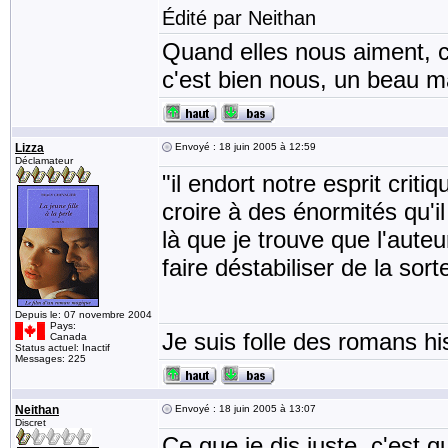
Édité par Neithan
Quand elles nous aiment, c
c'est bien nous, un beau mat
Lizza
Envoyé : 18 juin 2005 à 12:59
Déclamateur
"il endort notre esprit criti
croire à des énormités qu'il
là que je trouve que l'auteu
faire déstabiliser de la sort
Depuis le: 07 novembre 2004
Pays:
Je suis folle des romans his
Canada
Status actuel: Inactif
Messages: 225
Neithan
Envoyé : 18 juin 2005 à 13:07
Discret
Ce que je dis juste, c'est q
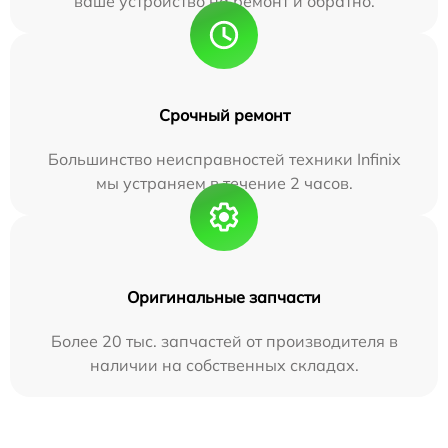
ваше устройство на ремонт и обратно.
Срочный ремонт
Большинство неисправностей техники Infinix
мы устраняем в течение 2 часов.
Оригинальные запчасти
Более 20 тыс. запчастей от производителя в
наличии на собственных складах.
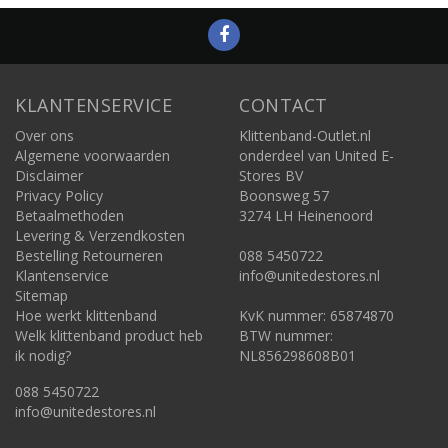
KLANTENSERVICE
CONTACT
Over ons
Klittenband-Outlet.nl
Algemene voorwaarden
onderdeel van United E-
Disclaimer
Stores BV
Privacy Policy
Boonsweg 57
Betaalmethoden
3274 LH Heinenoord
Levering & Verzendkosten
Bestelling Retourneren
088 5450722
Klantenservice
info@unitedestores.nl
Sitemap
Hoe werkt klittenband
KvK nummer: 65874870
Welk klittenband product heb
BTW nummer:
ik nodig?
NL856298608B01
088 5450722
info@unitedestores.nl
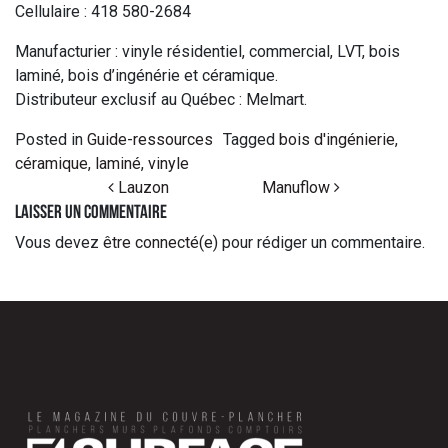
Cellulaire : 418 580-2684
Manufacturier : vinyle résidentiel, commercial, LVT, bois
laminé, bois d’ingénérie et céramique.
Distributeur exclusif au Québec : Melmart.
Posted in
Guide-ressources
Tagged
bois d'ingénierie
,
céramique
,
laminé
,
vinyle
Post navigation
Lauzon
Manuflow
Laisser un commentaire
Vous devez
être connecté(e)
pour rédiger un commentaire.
--
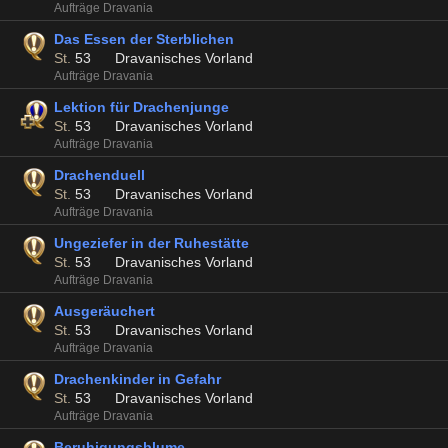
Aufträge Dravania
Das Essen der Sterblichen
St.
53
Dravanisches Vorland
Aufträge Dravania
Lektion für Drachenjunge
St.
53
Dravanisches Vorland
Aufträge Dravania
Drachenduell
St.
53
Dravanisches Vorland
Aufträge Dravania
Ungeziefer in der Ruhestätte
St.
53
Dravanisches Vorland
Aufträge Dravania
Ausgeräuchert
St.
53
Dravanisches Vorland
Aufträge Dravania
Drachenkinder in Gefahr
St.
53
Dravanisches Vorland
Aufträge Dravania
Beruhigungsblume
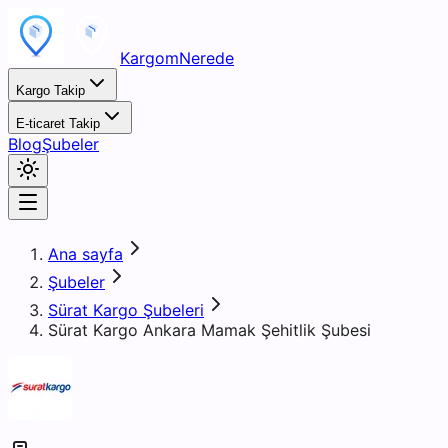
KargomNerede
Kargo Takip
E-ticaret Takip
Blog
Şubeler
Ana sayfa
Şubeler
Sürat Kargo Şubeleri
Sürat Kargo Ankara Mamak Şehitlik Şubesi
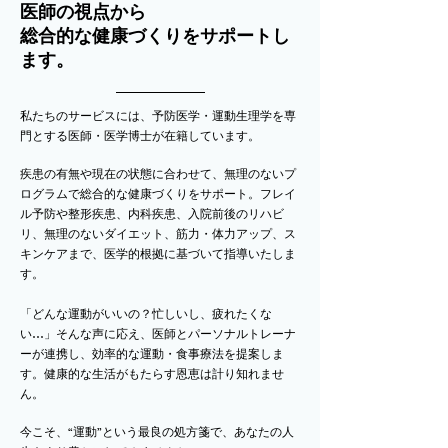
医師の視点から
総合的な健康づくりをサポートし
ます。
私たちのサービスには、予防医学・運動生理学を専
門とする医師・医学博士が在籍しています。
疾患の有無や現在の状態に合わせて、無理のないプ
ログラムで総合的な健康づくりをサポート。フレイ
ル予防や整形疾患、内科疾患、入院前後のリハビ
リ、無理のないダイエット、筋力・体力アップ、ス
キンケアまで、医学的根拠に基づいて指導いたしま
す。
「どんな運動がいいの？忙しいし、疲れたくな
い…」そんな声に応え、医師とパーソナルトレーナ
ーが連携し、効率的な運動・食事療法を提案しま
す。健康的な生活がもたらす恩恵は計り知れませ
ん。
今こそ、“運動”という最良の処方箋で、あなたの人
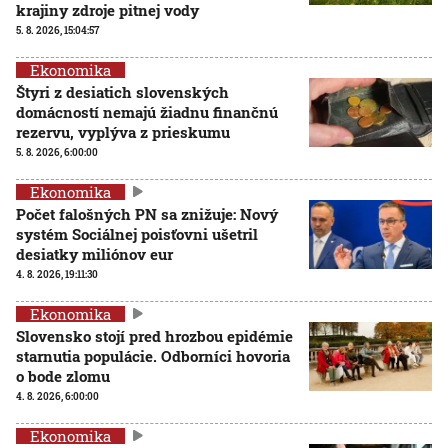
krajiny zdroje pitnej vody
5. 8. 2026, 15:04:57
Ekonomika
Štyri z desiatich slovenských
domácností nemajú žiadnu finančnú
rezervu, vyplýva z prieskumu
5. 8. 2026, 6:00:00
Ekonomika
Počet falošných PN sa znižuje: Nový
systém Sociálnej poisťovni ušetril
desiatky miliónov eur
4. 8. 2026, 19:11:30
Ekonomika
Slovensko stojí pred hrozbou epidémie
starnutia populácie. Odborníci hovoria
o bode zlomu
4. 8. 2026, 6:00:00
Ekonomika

### Work instructions
Transcribe only the lines above that start at the line containing "Ce que je dis juste, c'est q" and end at the line containing "laminé, bois d’ingénérie et céramique.". Omit pictures.

### Solution
Ce que je dis juste, c'est q
ваше устройство на ремонт и обратно.
Срочный ремонт
Большинство неисправностей техники Infinix
мы устраняем в течение 2 часов.
Оригинальные запчасти
Более 20 тыс. запчастей от производителя в
наличии на собственных складах.
KLANTENSERVICE
CONTACT
Over ons
Klittenband-Outlet.nl
Algemene voorwaarden
onderdeel van United E-
Disclaimer
Stores BV
Privacy Policy
Boonsweg 57
Betaalmethoden
3274 LH Heinenoord
Levering & Verzendkosten
Bestelling Retourneren
088 5450722
Klantenservice
info@unitedestores.nl
Sitemap
Hoe werkt klittenband
KvK nummer: 65874870
Welk klittenband product heb
BTW nummer:
ik nodig?
NL856298608B01
088 5450722
info@unitedestores.nl
Cellulaire : 418 580-2684
Manufacturier : vinyle résidentiel, commercial, LVT, bois
laminé, bois d’ingénérie et céramique.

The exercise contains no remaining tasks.